Page 74 of Faerie Trials

She swept along the path like the queen herself. I took a moment of pleasure seeing her jump when the harpy bolted down through the trees and blocked the path with a screech.

Then I realized we were facing down a freakin’harpy.

This one made the ones I’d seen in the stands during the commencement ceremony look like parakeets.

Large brown wings expanded to the point where the feathers touched the trees on either side of the path. Wicked sharp talons curved from eagle feet and dug into the earth leaving trenches behind them. In her eyes I saw nothing but fury.

“Tavi!”

I definitely didn’t expect the first word out of Coral’s mouth to be my name. And we didn’t have enough time to fashion a weapon from the Magnasterium. I dropped my backpack and drew a vial from its depths.

TheEius Repellere, a one-use concoction to repel anyone or anything from you without harm and can be used on upwards of twenty enemies at a time. Back at the Fae Academy for Halflings, the last step of our final exams to get into year two involved making the concoction using our wits to fill in missing pieces of the recipe.

I’d won.

It was just one harpy, but I wasn’t taking any chances. I tossed the vial at her and watched it explode in a cloud of sparkling green. The harpy jettisoned up and out of sight before she had a chance to attack, pulled away by the force of the spell.

Safe. Still, my heart refused to slow.

Coral turned around slowly to stare at me. Not with appreciation, no. With disgust. “I was saying your name to get you to step back and let me handle it.”

I suppressed a shudder. “You’re welcome!” I huffed with as much sarcasm as I could muster.

“I told you to stay out of my way. Seems you really do have a problem following the simplest of orders.”

If her words were claws, they’d be pressed right to my throat. I swallowed everything terrible I wanted to say and let her walk away, keeping my distance once again as I shouldered my backpack.Don’t engage, I told myself. Let her say whatever she wanted to about me. I knew what just happened.

I’d saved her life when she didn’t expect it, and it unbalanced the normal dynamic between us. She didn’t like that. Neither did I.

There were no more harpies on our walk back to the green meadow behind the palace. There were, however, spells hidden in the forest surrounding us. We traveled together and made it through whatever we faced.

There was a spell that switched our faces and we had to try and get them back to normal. There was a spell causing us to lose our hair. There was a spell turning the earth into slime and we had to reverse the process to move out of it.

There were monsters and there was fire. Coral and I met them all, and with the sun going down at our backs I turned to face her, watching her bare her teeth. Seeing the predatory light flaring in her eyes as she chuckled and unwound the tangled layers of spells keeping us in place.

The effect was chilling.

By the time midnight rolled around we’d been working together for twelve straight hours—tired, worn out, and still hating each other—with no food outside of the snacks I’d thought to bring in my backpack.

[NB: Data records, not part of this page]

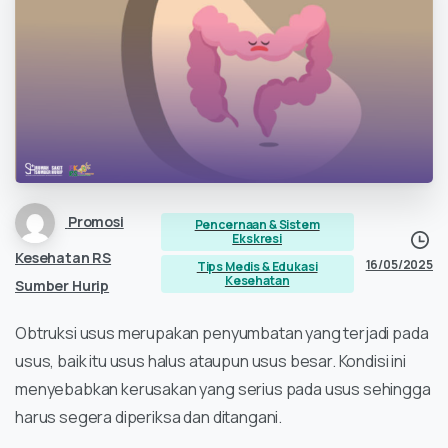
Promosi
Pencernaan & Sistem
Ekskresi
Kesehatan RS
16/05/2025
Tips Medis & Edukasi
Kesehatan
Sumber Hurip
Obtruksi usus merupakan penyumbatan yang terjadi pada
usus, baik itu usus halus ataupun usus besar. Kondisi ini
menyebabkan kerusakan yang serius pada usus sehingga
harus segera diperiksa dan ditangani.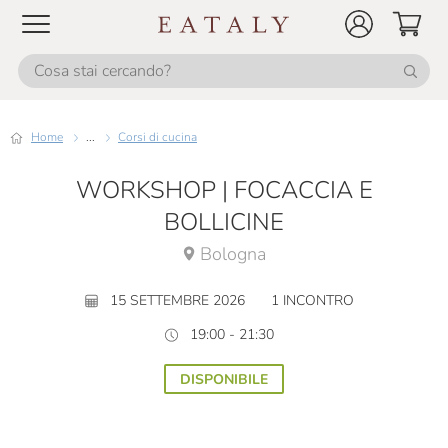
Home
...
Corsi di cucina
WORKSHOP | FOCACCIA E
BOLLICINE
Bologna
15 SETTEMBRE 2026
1 INCONTRO
19:00 - 21:30
DISPONIBILE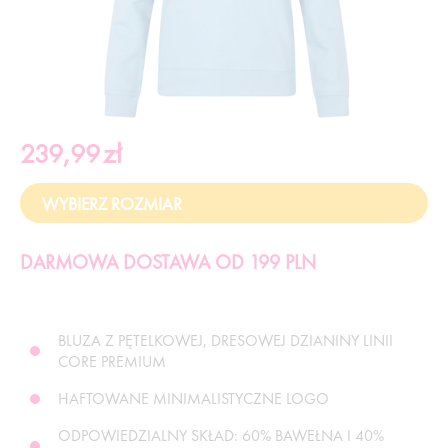
239,99
zł
DARMOWA DOSTAWA OD 199 PLN
BLUZA Z PĘTELKOWEJ, DRESOWEJ DZIANINY LINII
CORE PREMIUM
HAFTOWANE MINIMALISTYCZNE LOGO
ODPOWIEDZIALNY SKŁAD: 60% BAWEŁNA I 40%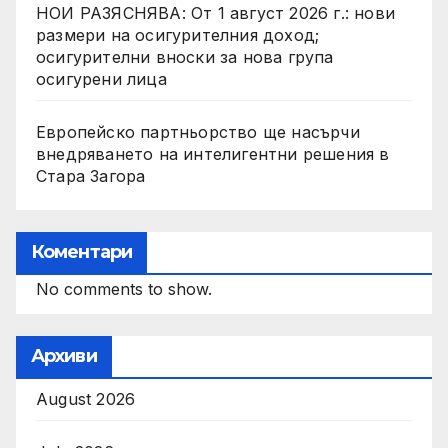
НОИ РАЗЯСНЯВА: От 1 август 2026 г.: нови
размери на осигурителния доход;
осигурителни вноски за нова група
осигурени лица
Европейско партньорство ще насърчи
внедряването на интелигентни решения в
Стара Загора
Коментари
No comments to show.
Архиви
August 2026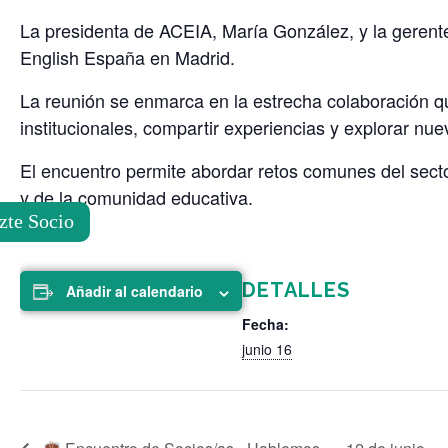
personas
La presidenta de ACEIA, María González, y la gerent
con
English España en Madrid.
discapacidad
visual
La reunión se enmarca en la estrecha colaboración q
que
institucionales, compartir experiencias y explorar n
están
usando
El encuentro permite abordar retos comunes del secto
un
y de la comunidad educativa.
lector
zte Socio
de
pantalla;
Presione
DETALLES
Añadir al calendario
Control-
Fecha:
F10
junio 16
para
abrir
un
menú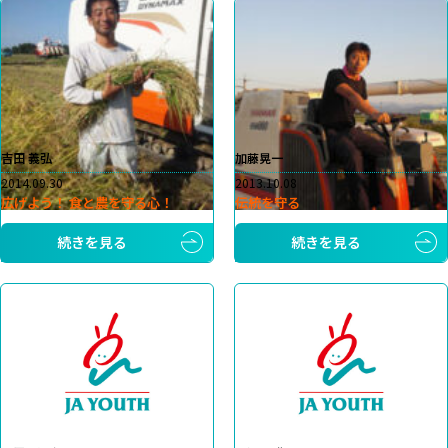
吉田 義弘
加藤晃一
2014.09.30
2013.10.08
広げよう！ 食と農を守る心！
伝統を守る
続きを見る
続きを見る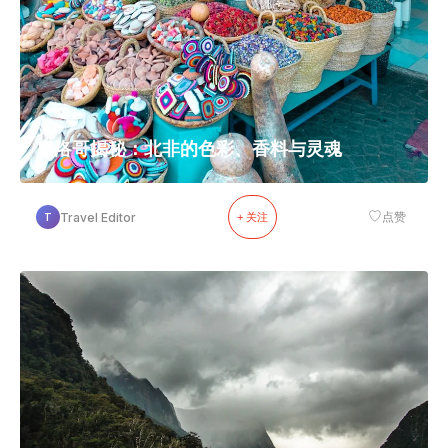
摩洛哥揭秘：北非的色彩、香料与灵魂
♡
Travel Editor
点赞
T
+ 关注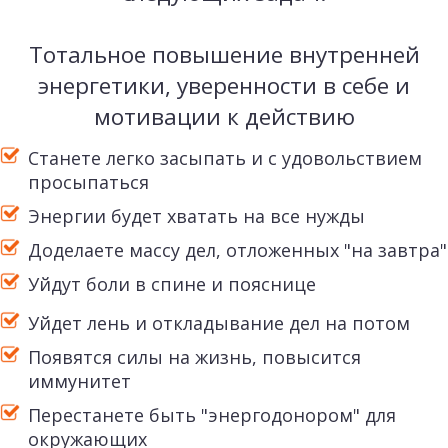
Тотальное повышение внутренней
энергетики, уверенности в себе и
мотивации к действию
Станете легко засыпать и с удовольствием
просыпаться
Энергии будет хватать на все нужды
Доделаете массу дел, отложенных "на завтра"
Уйдут боли в спине и пояснице
Уйдет лень и откладывание дел на потом
Появятся силы на жизнь, повысится
иммунитет
Перестанете быть "энергодонором" для
окружающих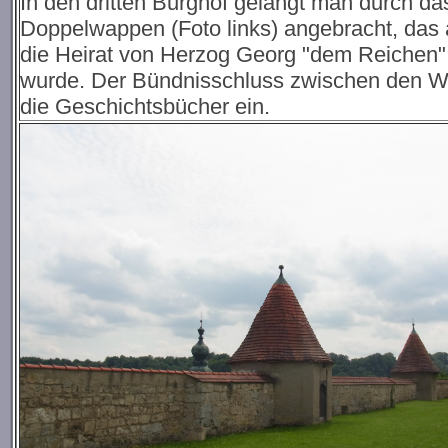
In den dritten Burghof gelangt man durch d
Doppelwappen (Foto links) angebracht, das
die Heirat von Herzog Georg "dem Reichen"
wurde. Der Bündnisschluss zwischen den Wit
die Geschichtsbücher ein.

I conjured a fire for us when we both felt chilled. Then stared at Coral from across the flames.

“We should try to get some sleep. This is really a test of endurance, I think.” I rubbed my hands together near the flames.

She scoffed. “I don’t feel safe falling asleep with you.”

“After everything we’ve been through today,” I muttered.

“It’s not enough to make me trust you.”

“My line.”

I understood how she felt, though. Working through the obstacles of the tournament had me bone-tired and at the end of what I could tolerate magically and personally.

Which was the whole point, my exhausted mind argued. The point of the Trials was to test our endurance and, in this case, our bravery.

And although it pained me to admit it, I knew things would have gone much less smoothly if Coral were not here with me. Damn her.

But I watched the way her eyes fluttered. “Rest,” I said. “I’ll take the first shift and wake you up in a few hours.”